The Immediate Shock and Terror of the Bondi Shooting Is Transitioning to Anger and Discord. It Is Imperative We Look For the Light.

While the nation settles into for a customary Christmas holiday across languorous days of beach and scorching heat accompanied by the background of Test cricket and cicada song, this year the country’s summer atmosphere seems, unfortunately, like none before.

It would be a significant understatement to describe the national disposition after the anti-Jewish terrorist attack on Jewish Australians during Bondi Hanukah celebrations as one of simple ennui.

Throughout the country, but nowhere more so than in Sydney – the most iconically beautiful of the nation's urban centers – a tenor of immediate shock, sorrow and horror is shifting to anger and deep polarization.

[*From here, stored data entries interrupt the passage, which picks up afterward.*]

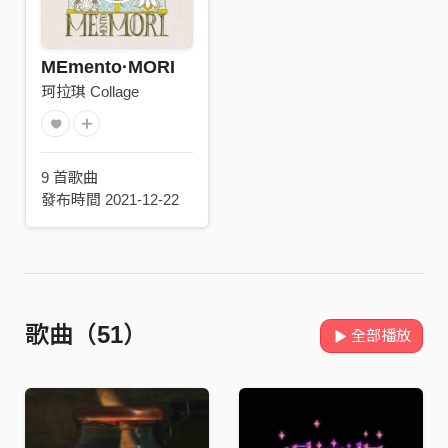
MEmento·MORI
珂拉琪 Collage
9 首歌曲
發布時間 2021-12-22
歌曲（51）
全部播放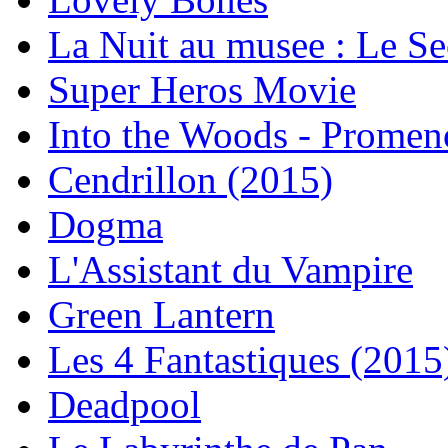
La Nuit au musee : Le Se
Super Heros Movie
Into the Woods - Promeno
Cendrillon (2015)
Dogma
L'Assistant du Vampire
Green Lantern
Les 4 Fantastiques (2015
Deadpool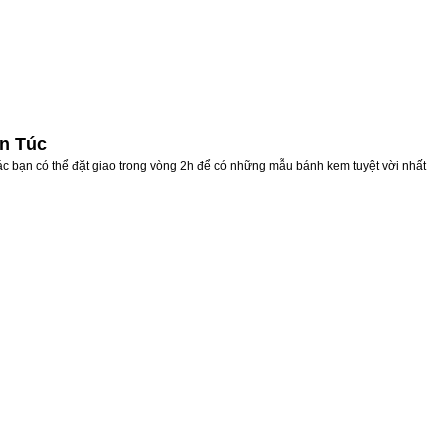
ân Túc
ác bạn có thể đặt giao trong vòng 2h để có những mẫu bánh kem tuyệt vời nhất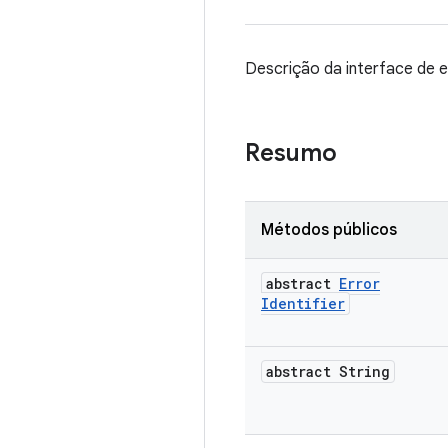
Descrição da interface de 
Resumo
Métodos públicos
abstract
Error
Identifier
abstract String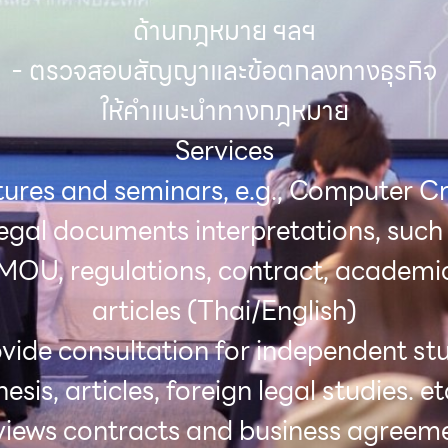
ด้านกฎหมาย ฯลฯ
- ตรวจสอบสัญญาและข้อตกลงทางธุรกิจ
ให้คำแนะนำทางกฎหมาย
Services
ctures and seminars, e.g., Computer C
legal documents interpretations, such
MOU, regulations, contract, academi
articles (Thai/English)
ovide consultation for independent stu
hesis, articles, foreign legal studies. et
eviews contracts and business agreeme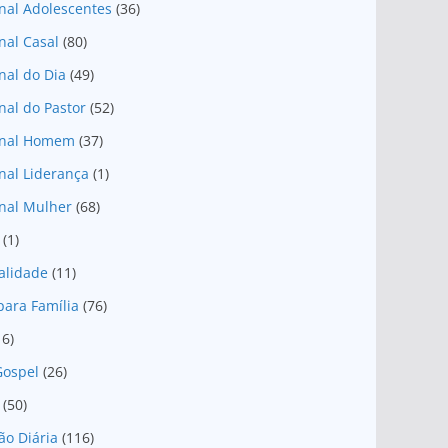
nal Adolescentes
(36)
nal Casal
(80)
nal do Dia
(49)
nal do Pastor
(52)
onal Homem
(37)
nal Liderança
(1)
nal Mulher
(68)
(1)
ualidade
(11)
para Família
(76)
16)
Gospel
(26)
(50)
ão Diária
(116)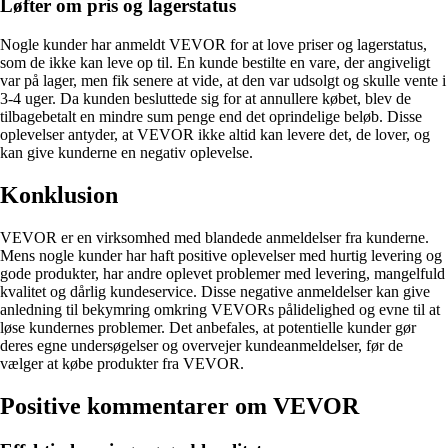
Løfter om pris og lagerstatus
Nogle kunder har anmeldt VEVOR for at love priser og lagerstatus,
som de ikke kan leve op til. En kunde bestilte en vare, der angiveligt
var på lager, men fik senere at vide, at den var udsolgt og skulle vente i
3-4 uger. Da kunden besluttede sig for at annullere købet, blev de
tilbagebetalt en mindre sum penge end det oprindelige beløb. Disse
oplevelser antyder, at VEVOR ikke altid kan levere det, de lover, og
kan give kunderne en negativ oplevelse.
Konklusion
VEVOR er en virksomhed med blandede anmeldelser fra kunderne.
Mens nogle kunder har haft positive oplevelser med hurtig levering og
gode produkter, har andre oplevet problemer med levering, mangelfuld
kvalitet og dårlig kundeservice. Disse negative anmeldelser kan give
anledning til bekymring omkring VEVORs pålidelighed og evne til at
løse kundernes problemer. Det anbefales, at potentielle kunder gør
deres egne undersøgelser og overvejer kundeanmeldelser, før de
vælger at købe produkter fra VEVOR.
Positive kommentarer om VEVOR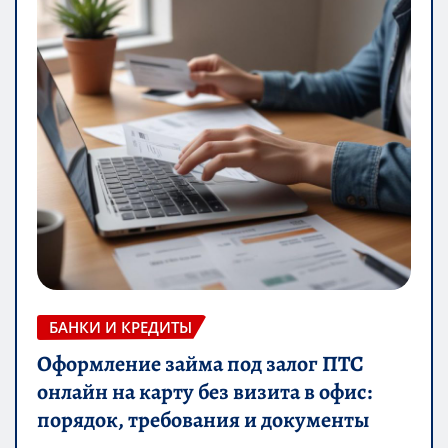
БАНКИ И КРЕДИТЫ
Оформление займа под залог ПТС
онлайн на карту без визита в офис:
порядок, требования и документы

Those who had previously missed the frequently expressed concerns of Australian Jews are now acutely aware. Similarly, they are attuned to reconciling the need for a much more immediate, energetic official fight against anti-Jewish hatred with the freedom to peacefully protest against genocide.

If ever there was a moment for a countrywide dialogue, it is now, when our belief in humanity is so deeply diminished. This is particularly so for those of us fortunate enough never to have endured the hatred and fear of faith-based persecution on this continent or anywhere else.

And yet the social media feeds keep spewing at us the banal instant opinions of those with blistering, divisive views but little understanding at all of that profound vulnerability.

This is a time when I regret not having a greater faith. I lament, because believing in people – in our capacity for compassion – has failed us so painfully. A different source, a greater power, is needed.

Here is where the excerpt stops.